We know that Canadians from coast to coast want that act dealt with and they want it dealt with now. We propose three big changes over and over. This is not the Reform Party's wonderful idea. It comes from the people of this country.
People want young offenders, ages 15 and 16, who are guilty of a serious crime dealt with in an adult court. That makes sense to me. They want to see them dealt with in an adult court because regular people understand that the highest priority of the justice system is to protect the public, not to protect the criminals. I submit that is exactly what happens when these young people are allowed to be sentenced under the provisions of the Young Offenders Act. They barely get a slap on the wrist. We are saying if they do a serious crime, if they are charged with rape, murder, armed robbery or serious assault, those sorts of things, then by all means let us get them into the adult court.
Second, on the other end of the Young Offenders Act authorities need to have some power to deal with young persons who are 10 or 11 years old who steal cars or start fires. There was a 12 year old in Toronto who was suspected of rape a couple of years ago. All the police could do was catch him and release him, only to have him mock them on the front page of the Toronto Sun because he knew there was nothing the police could do. The authorities need to have power to deal with these people, not so they can go to a federal penitentiary, break rocks into gravel and make license plates, but so they can at least get some counselling.
Finally, why are we protecting the names of young people who are found guilty of serious offences? Why are we doing that? We believe that the criminal justice system is there to serve the public, not to serve the offender. If there is somebody guilty of a serious crime, a dangerous criminal, should we not know their name? I think we should.
That is a common sense proposal. I know my Liberal colleagues across the way have heard it.

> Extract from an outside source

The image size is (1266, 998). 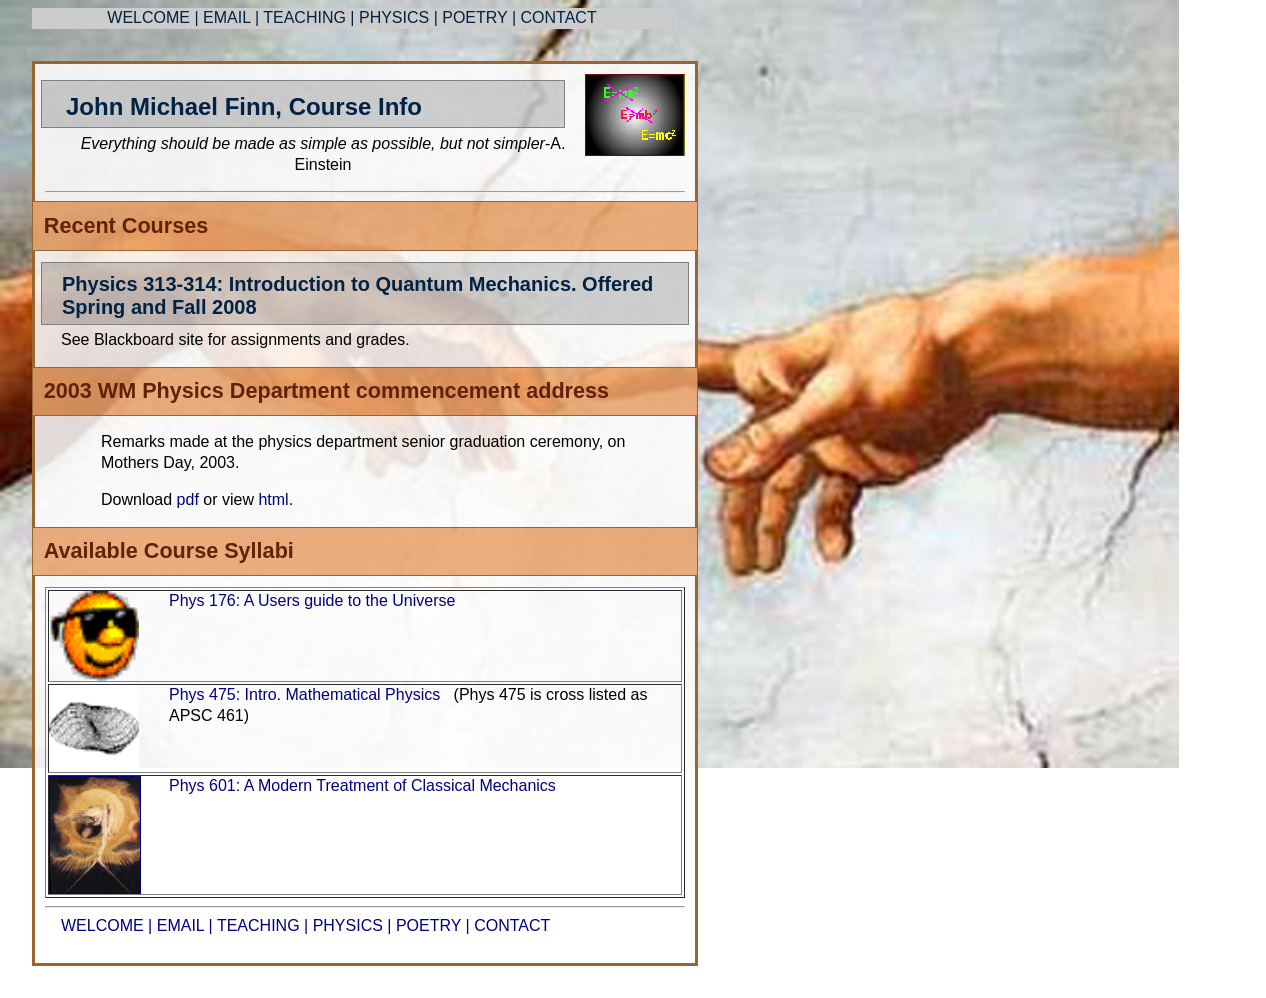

I suggest that this government has its priorities standing on their head. The real issue is that we have a criminal justice system that is there to serve the public and that puts the rights of law-abiding citizens and victims ahead of the rights of criminals. That is completely missing in this legislation.
I encourage members across the way to put some pressure on the Minister of Justice, who is from Edmonton, and tell her that not only Liberals feel strongly about this, but remind her that the people of Edmonton and Alberta feel extraordinarily strongly about it.